Pensione ai giocatori? Forse sì, con una nuovissima regolina

Caro Paolo, compiuti da poco i sessantacinque anni, cedendo alle insistenze dei familiari e grazie ai buoni uffici di un’affine a suo tempo dipendente dell’Istituto, ho chiesto e ottenuto dall’Inps un quadro che rappresenti la mia situazione relativamente alla pensione. Lo sapevo e ne ho avuto conferma: i contributi da me, negli anni, versati non mi garantiscono nulla o quasi. Preso atto della circostanza, l’animo in pace, non avrei più ragionato in merito se non mi fosse occorso di incontrare un coetaneo che ben mi conosce, il quale, vantato il proprio, cospicuo assegno mensile, ha chiesto del mio, e, sentiti i pur lievi lamenti che mi uscivano dalle labbra, ha preso a sbeffeggiarmi dicendo: «Ma come, non mi dire che non hai versato nulla negli anni in cui giocavi? E, comunque, possibile che non esista una particolare prebenda per quanti hanno praticato l’azzardo?». Scherzava, mi prendeva, ovviamente, in giro, ma su quelle parole ho riflettuto e sono giunto alla conclusione che non siano del tutto campate in aria. Per il vero - e solo chi davvero ha vissuto nei casinò, nelle sale da gioco, negli ippodromi, nelle bische, sa di cosa parlo - non v’è di certo «lavoro» maggiormente usurante. Ecco, quindi, la ragione di queste mie righe: chiedo, Paolo, il tuo sostegno, in prima battuta attraverso la pubblicazione di questa mia.

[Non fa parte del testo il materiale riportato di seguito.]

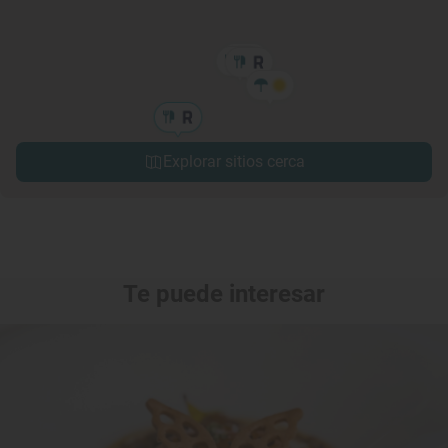
Explorar sitios cerca
Te puede interesar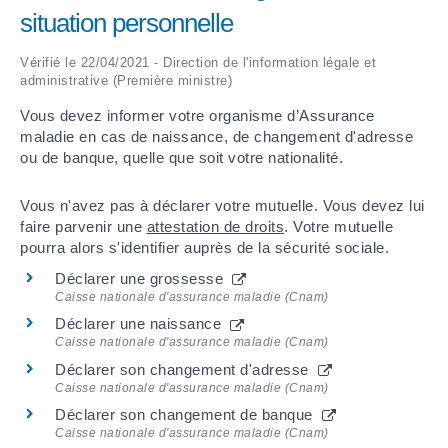
situation personnelle
ARRÊTÉS MUNICIPAUX
Vérifié le 22/04/2021 - Direction de l'information légale et
administrative (Première ministre)
DÉLIBÉRATIONS
Vous devez informer votre organisme d’Assurance
maladie en cas de naissance, de changement d'adresse
ou de banque, quelle que soit votre nationalité.
Vous n'avez pas à déclarer votre mutuelle. Vous devez lui
faire parvenir une
attestation de droits
. Votre mutuelle
pourra alors s'identifier auprès de la sécurité sociale.
Déclarer une grossesse
Caisse nationale d'assurance maladie (Cnam)
Déclarer une naissance
Caisse nationale d'assurance maladie (Cnam)
Déclarer son changement d'adresse
Caisse nationale d'assurance maladie (Cnam)
Déclarer son changement de banque
Caisse nationale d'assurance maladie (Cnam)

In seconda, dando il via ad un’opera di convincimento nei confronti dei tuoi colleghi perché, con una bene orchestrata campagna di stampa, convincano le Camere a legiferare come sopra detto inserendo, quindi, tra i lavori che meritano un diverso e assai più favorevole trattamento quello del giocatore. Non dubito della tua comprensione e del tuo pronto ed entusiastico aiuto.